Just a few years ago, the idea of opening for business on Thanksgiving was seen as a desperate move by the nation’s largest retailers to bolster holiday sales as the economy sluggishly emerged from recession.
It was almost cynical in its application, pulling consumers from their food, football and family with irresistible door-buster deals that would vanish once items were sold out or the clock struck a certain hour.
But today Black Friday, the former make-or-break date for so many retailers, seems a thing of the past, a novelty from a simpler time when the turkey and stuffing was allowed to digest before the holiday shopping frenzy commenced.
This extended holiday season helps explain, in part, why the National Retail Federation forecast sales during the peak months of November and December to increase more than 4 percent this year.
According to an October report from the industry’s largest trade association, “Holiday sales on average have grown 2.9 percent over the past 10 years ... and are expected to represent approximately 19.2 percent of the retail industry’s annual sales of $3.2 trillion. This would mark the first time since 2011 that holiday sales would increase more than 4 percent.”
And if new hiring and long waits at checkout lines on Thursday are any indication, local big box retailers are beginning to understand Thanksgiving now has a new tradition.

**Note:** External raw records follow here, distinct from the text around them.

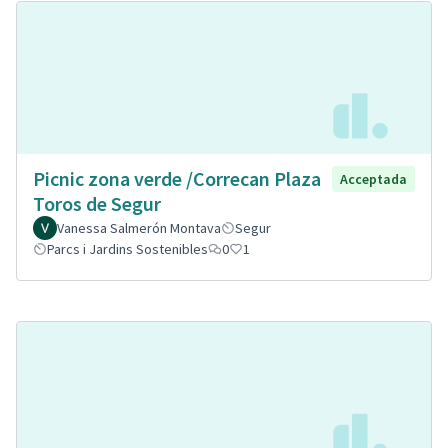
Picnic zona verde /Correcan Plaza
Acceptada
Toros de Segur
Vanessa Salmerón Montava
Segur
Parcs i Jardins Sostenibles
0
1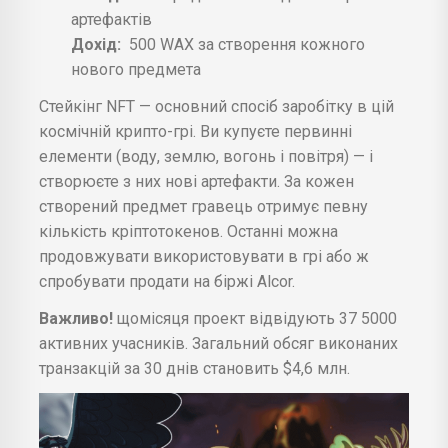
артефактів
Дохід:
500 WAX за створення кожного
нового предмета
Стейкінг NFT — основний спосіб заробітку в цій
космічній крипто-грі. Ви купуєте первинні
елементи (воду, землю, вогонь і повітря) — і
створюєте з них нові артефакти. За кожен
створений предмет гравець отримує певну
кількість кріптотокенов. Останні можна
продовжувати використовувати в грі або ж
спробувати продати на біржі Alcor.
Важливо!
щомісяця проект відвідують 37 5000
активних учасників. Загальний обсяг виконаних
транзакцій за 30 днів становить $4,6 млн.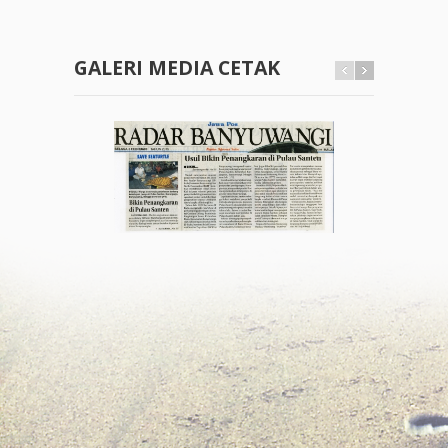
GALERI MEDIA CETAK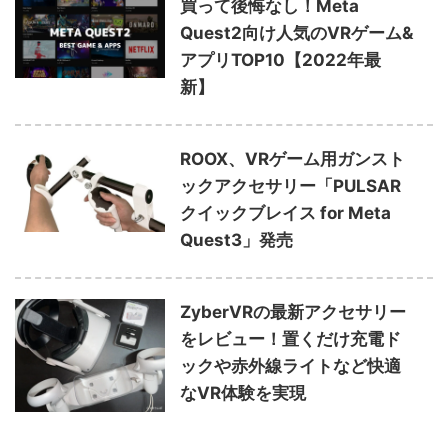
買って後悔なし！Meta
Quest2向け人気のVRゲーム&
アプリTOP10【2022年最
新】
ROOX、VRゲーム用ガンスト
ックアクセサリー「PULSAR
クイックブレイス for Meta
Quest3」発売
ZyberVRの最新アクセサリー
をレビュー！置くだけ充電ド
ックや赤外線ライトなど快適
なVR体験を実現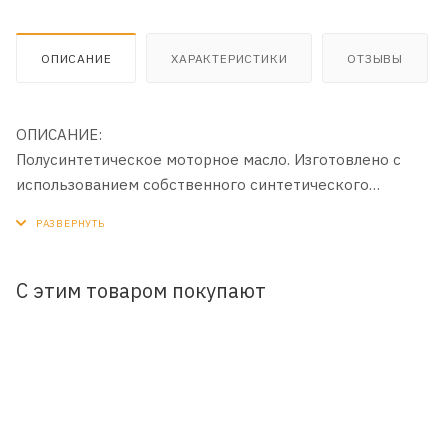
ОПИСАНИЕ
ХАРАКТЕРИСТИКИ
ОТЗЫВЫ
ОПИСАНИЕ:
Полусинтетическое моторное масло. Изготовлено с
использованием собственного синтетического
базового масла YUBASE и сбалансированного пакета
присадок.
ПРИМЕНЕНИЕ:
С этим товаром покупают
Для дизельных двигателей коммерческого транспорта
(грузовые автомобили и автобусы) и строительной
техники, в том числе, оборудованных системами
турбонаддува.
ПРЕИМУЩЕСТВА: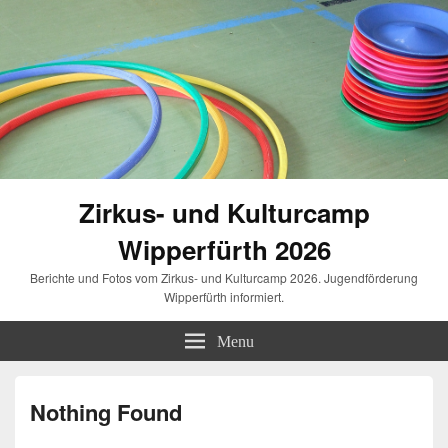
Zirkus- und Kulturcamp
Wipperfürth 2026
Berichte und Fotos vom Zirkus- und Kulturcamp 2026. Jugendförderung
Wipperfürth informiert.
Menu
Nothing Found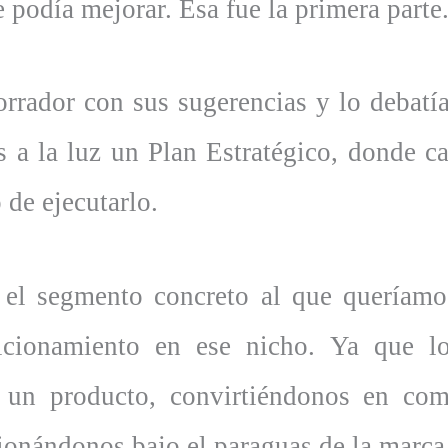
 podía mejorar. Esa fue la primera parte
borrador con sus sugerencias y lo debat
 a la luz un Plan Estratégico, donde c
de ejecutarlo.
el segmento concreto al que queríamo
icionamiento en ese nicho. Ya que l
en un producto, convirtiéndonos en c
cionándonos bajo el paraguas de la marca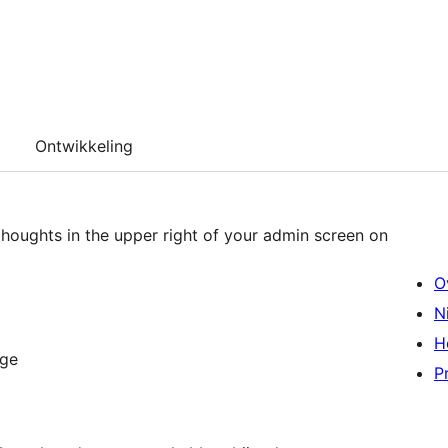
Ontwikkeling
 thoughts in the upper right of your admin screen on
O
N
H
age
P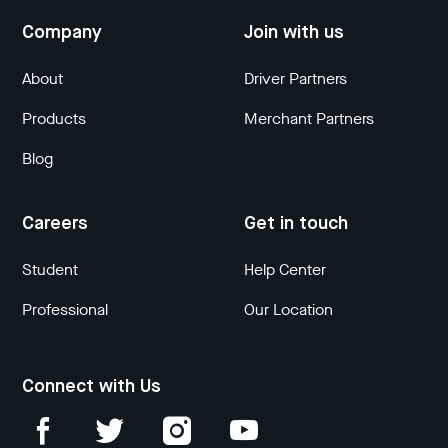
Company
Join with us
About
Driver Partners
Products
Merchant Partners
Blog
Careers
Get in touch
Student
Help Center
Professional
Our Location
Connect with Us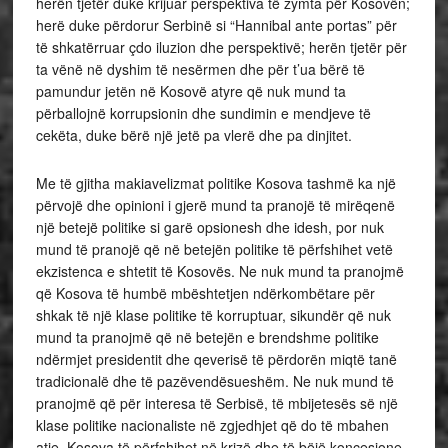
herën tjetër duke krijuar perspektiva të zymta për Kosovën;
herë duke përdorur Serbinë si “Hannibal ante portas” për
të shkatërruar çdo iluzion dhe perspektivë; herën tjetër për
ta vënë në dyshim të nesërmen dhe për t’ua bërë të
pamundur jetën në Kosovë atyre që nuk mund ta
përballojnë korrupsionin dhe sundimin e mendjeve të
cekëta, duke bërë një jetë pa vlerë dhe pa dinjitet.
Me të gjitha makiavelizmat politike Kosova tashmë ka një
përvojë dhe opinioni i gjerë mund ta pranojë të mirëqenë
një betejë politike si garë opsionesh dhe idesh, por nuk
mund të pranojë që në betejën politike të përfshihet vetë
ekzistenca e shtetit të Kosovës. Ne nuk mund ta pranojmë
që Kosova të humbë mbështetjen ndërkombëtare për
shkak të një klase politike të korruptuar, sikundër që nuk
mund ta pranojmë që në betejën e brendshme politike
ndërmjet presidentit dhe qeverisë të përdorën miqtë tanë
tradicionalë dhe të pazëvendësueshëm. Ne nuk mund të
pranojmë që për interesa të Serbisë, të mbijetesës së një
klase politike nacionaliste në zgjedhjet që do të mbahen
atje, Kosova të përfshihet në krizë dhe të bëjë koncesione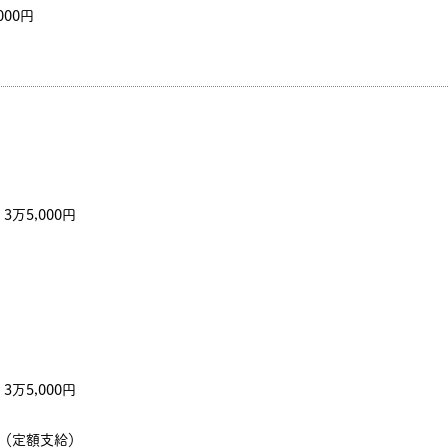
000円
万5,000円
万5,000円
～（定額支給）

“I don’t know that it really matters whether it’s Thursday or Friday,” said Adam Dutton, store manager at the Best Buy on Dawsonville Highway in Gainesville.
Anthony Howard, manager of the Wal-Mart on Shallowford Road, pointed to the crowded parking lot as evidence his customers have taken to Thanksgiving Day shopping.
“It’s wide open,” he said. “They like it.”
And at the Target on Shallowford Road, customers began lining up before noon, waiting six hours, into the cold, windy twilight, to get the best deals on TVs and other products.
Glen Letterle, Target’s executive team leader for human resources and asset protection, said the extended sales season makes things easier on consumers and his employees, thinning out crowds and spreading sales over a longer duration.
Letterle said the store has hired about 30 new workers in the past two months to handle the sales load of the season.
Howard said Wal-Mart had brought on about 75 new employees this holiday season, but could have used more.
Howard said he expects this sales season to outperform recent years.
Dutton, meanwhile, said the market for electronics, particularly high-definition TVs and smartphones, is trending up and prompted Best Buy to hire between 20 and 30 seasonal workers this year.
In a sign of the times, Dutton said many of these hires are not of the typical variety.
“We do have the high school kids ... but we’ve got quite a few professionals that have a full-time job in another field that are working here part time,” he said.